Well There Goes a Perfectly Good Stereotype

I am too old for the tattoo craze. 

I can remember exactly zero people in my high school that had visible tattoos, and exactly one guy from college. And he doesn't really count because he was in a heavy metal band, so the ink had as much to do with his stage persona as it did his day to day life. Assuming Seattle (not to mention Barcelona, Sevilla, Hanoi, and most everywhere else I've been in the past few years) is any indication, things have changed. 

Until now, I wasn't really affected. There were three basic problems that kept me from being interested in acquiring a tattoo. 

First, I could see no real reason to willingly sign up for having needles jabbed in my arm. Who needs extra pain?

Second, I've reached the age where I realize nothing is permanent, including my own affections and affiliations. As I look back across my life, I can easily identify the things that I might have been interested in having tattooed on my body at any given point in time. The problem is, I can also recognize that about two or three years after that point whatever it was that I thought was "eternal," and therefore worth having permanently attached to me, was now of approximately zero importance.  

And third, I just don't trust the assumption that anything written on my skin would age well. I figure I'd be the guy who gets a Rita Hayworth tattoo in his twenties, only to have her turn into Shelley Winters by the time he retires (and, yes, I did grow up watching a lot of old movies).

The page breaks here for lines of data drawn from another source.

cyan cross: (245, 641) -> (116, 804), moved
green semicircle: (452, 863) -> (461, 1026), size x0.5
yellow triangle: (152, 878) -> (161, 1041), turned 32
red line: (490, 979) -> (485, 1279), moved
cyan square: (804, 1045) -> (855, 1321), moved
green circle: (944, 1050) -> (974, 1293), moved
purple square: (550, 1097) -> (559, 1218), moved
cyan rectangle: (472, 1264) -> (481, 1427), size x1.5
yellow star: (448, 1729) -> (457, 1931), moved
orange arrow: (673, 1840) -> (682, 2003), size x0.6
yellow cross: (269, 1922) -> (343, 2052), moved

But here's the thing. Cancer changes all of those equations. 

Pain? If you can live through the post-surgical pain of a hemicolectomy, you can live through being jabbed with a needle a few thousand times. 

Permanent affiliations and aging skin? Well, not to put too fine a point on it, but a) the cancer's not going away, so that's going to be a fairly permanent condition, and b) it's highly likely that any interests I have that are significant enough to generate a tattoo will outlast me. 

All of which is to say, cancer has eliminated all of my personal barriers to getting a tattoo. And wandering around Spain generated an idea for exactly the tattoo I need, and in my downtime I identified who, I think, needs to apply it.

Today I called for an appointment and learned her first availability is in January.

What happened to the stereotype of getting drunk, losing your impulse control, and winding up with ink? This is about as far from impulsive shopping as you can get. 

We'll see if my interest lasts until January.

2 comments:

  1. You can still do the impulsive thing...you just need to go to a wharf in some faraway port to do it. Australia might be able to accommodate you. But if you're going to comparison shop and pick the Consumer Reports highest rated tattoo artist, you might have to wait.

    ReplyDelete
    Replies
    1. You know me: why make something easy when it can be difficult and complicated.